[Excerpts from a dataset]
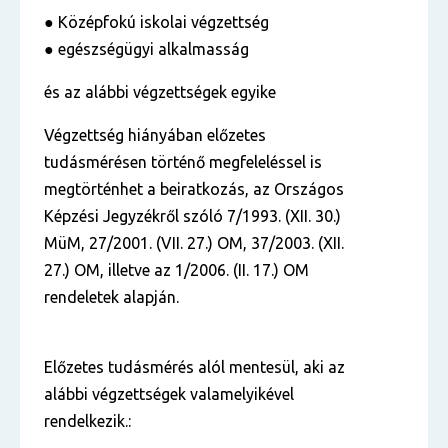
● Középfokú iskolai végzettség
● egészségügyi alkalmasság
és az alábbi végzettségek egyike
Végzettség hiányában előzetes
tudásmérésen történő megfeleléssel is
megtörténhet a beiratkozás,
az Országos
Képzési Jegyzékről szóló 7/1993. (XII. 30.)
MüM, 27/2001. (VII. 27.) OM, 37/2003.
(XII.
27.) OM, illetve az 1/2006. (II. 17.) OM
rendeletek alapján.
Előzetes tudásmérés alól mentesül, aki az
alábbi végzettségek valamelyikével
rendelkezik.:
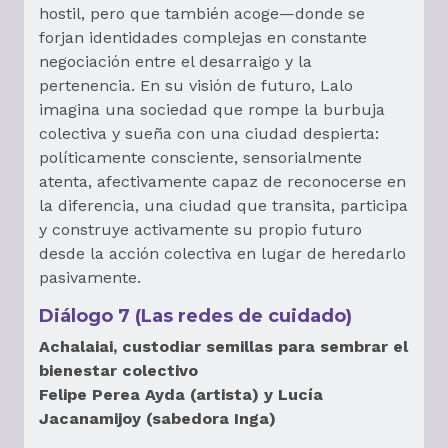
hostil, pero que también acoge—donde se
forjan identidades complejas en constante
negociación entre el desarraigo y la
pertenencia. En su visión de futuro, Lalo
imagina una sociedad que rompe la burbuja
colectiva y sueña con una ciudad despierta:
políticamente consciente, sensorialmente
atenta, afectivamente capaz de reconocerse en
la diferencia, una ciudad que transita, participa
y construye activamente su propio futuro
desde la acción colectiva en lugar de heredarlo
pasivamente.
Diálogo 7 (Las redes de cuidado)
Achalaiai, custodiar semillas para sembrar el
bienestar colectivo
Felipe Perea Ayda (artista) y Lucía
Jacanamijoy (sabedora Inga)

==

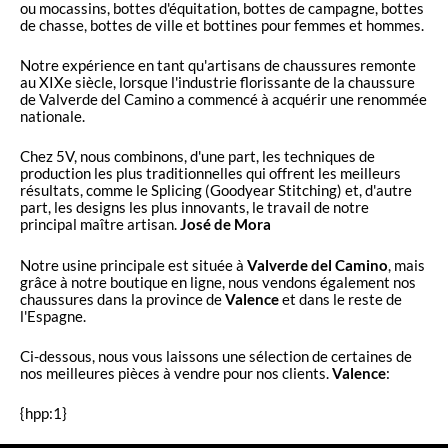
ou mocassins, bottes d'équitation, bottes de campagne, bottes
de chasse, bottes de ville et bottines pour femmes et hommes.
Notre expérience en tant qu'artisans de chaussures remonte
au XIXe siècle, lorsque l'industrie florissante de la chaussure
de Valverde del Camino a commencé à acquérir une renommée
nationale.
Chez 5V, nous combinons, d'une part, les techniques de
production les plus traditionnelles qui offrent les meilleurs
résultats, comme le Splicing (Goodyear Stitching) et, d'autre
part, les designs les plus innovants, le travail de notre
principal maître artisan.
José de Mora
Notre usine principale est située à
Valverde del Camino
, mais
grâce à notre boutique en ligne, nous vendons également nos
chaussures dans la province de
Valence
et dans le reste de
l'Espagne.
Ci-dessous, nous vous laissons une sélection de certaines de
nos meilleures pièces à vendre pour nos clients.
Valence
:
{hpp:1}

- **WORK INSTRUCTION**
I would like the exact lines from the data above, starting with the one that holds "MüM, 27/2001. (VII. 27.) OM, 37/2003." and going on through the one that holds "Achalaiai, custodiar semillas para sembrar el", without the pictures.

- **SOLUTION**
MüM, 27/2001. (VII. 27.) OM, 37/2003.
(XII.
27.) OM, illetve az 1/2006. (II. 17.) OM
rendeletek alapján.
Előzetes tudásmérés alól mentesül, aki az
alábbi végzettségek valamelyikével
rendelkezik.:
hostil, pero que también acoge—donde se
forjan identidades complejas en constante
negociación entre el desarraigo y la
pertenencia. En su visión de futuro, Lalo
imagina una sociedad que rompe la burbuja
colectiva y sueña con una ciudad despierta:
políticamente consciente, sensorialmente
atenta, afectivamente capaz de reconocerse en
la diferencia, una ciudad que transita, participa
y construye activamente su propio futuro
desde la acción colectiva en lugar de heredarlo
pasivamente.
Diálogo 7 (Las redes de cuidado)
Achalaiai, custodiar semillas para sembrar el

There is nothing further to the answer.